=== EXTRACTED MATERIAL ===
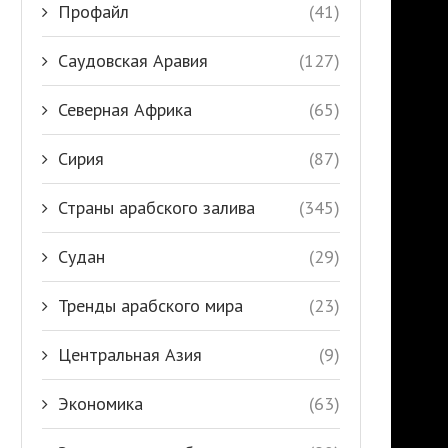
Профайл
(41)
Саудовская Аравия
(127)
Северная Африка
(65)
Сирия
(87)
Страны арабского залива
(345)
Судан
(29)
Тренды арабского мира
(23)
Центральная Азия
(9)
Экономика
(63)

==

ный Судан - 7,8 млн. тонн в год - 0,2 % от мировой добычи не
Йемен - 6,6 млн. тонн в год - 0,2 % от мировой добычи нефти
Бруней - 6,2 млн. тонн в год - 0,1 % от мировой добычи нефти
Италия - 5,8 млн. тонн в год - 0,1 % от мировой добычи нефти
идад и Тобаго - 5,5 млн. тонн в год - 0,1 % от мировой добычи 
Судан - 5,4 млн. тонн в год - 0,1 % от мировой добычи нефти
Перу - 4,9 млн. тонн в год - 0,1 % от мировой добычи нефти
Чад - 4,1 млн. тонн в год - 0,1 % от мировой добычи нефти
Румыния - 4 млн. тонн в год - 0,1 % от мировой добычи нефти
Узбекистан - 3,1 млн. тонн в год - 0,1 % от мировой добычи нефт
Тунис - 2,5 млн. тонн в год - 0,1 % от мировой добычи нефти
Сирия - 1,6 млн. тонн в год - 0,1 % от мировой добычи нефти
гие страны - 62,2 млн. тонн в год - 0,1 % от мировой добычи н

=== DIRECTIONS FOR THIS TASK ===
Using the data above, print exactly the lines from the line that contains "Бруней - 6,2" through the line that contains "гие страны - 62,2", with both included.

=== EXERCISE OUTPUT ===
Бруней - 6,2 млн. тонн в год - 0,1 % от мировой добычи нефти
Италия - 5,8 млн. тонн в год - 0,1 % от мировой добычи нефти
идад и Тобаго - 5,5 млн. тонн в год - 0,1 % от мировой добычи 
Судан - 5,4 млн. тонн в год - 0,1 % от мировой добычи нефти
Перу - 4,9 млн. тонн в год - 0,1 % от мировой добычи нефти
Чад - 4,1 млн. тонн в год - 0,1 % от мировой добычи нефти
Румыния - 4 млн. тонн в год - 0,1 % от мировой добычи нефти
Узбекистан - 3,1 млн. тонн в год - 0,1 % от мировой добычи нефт
Тунис - 2,5 млн. тонн в год - 0,1 % от мировой добычи нефти
Сирия - 1,6 млн. тонн в год - 0,1 % от мировой добычи нефти
гие страны - 62,2 млн. тонн в год - 0,1 % от мировой добычи н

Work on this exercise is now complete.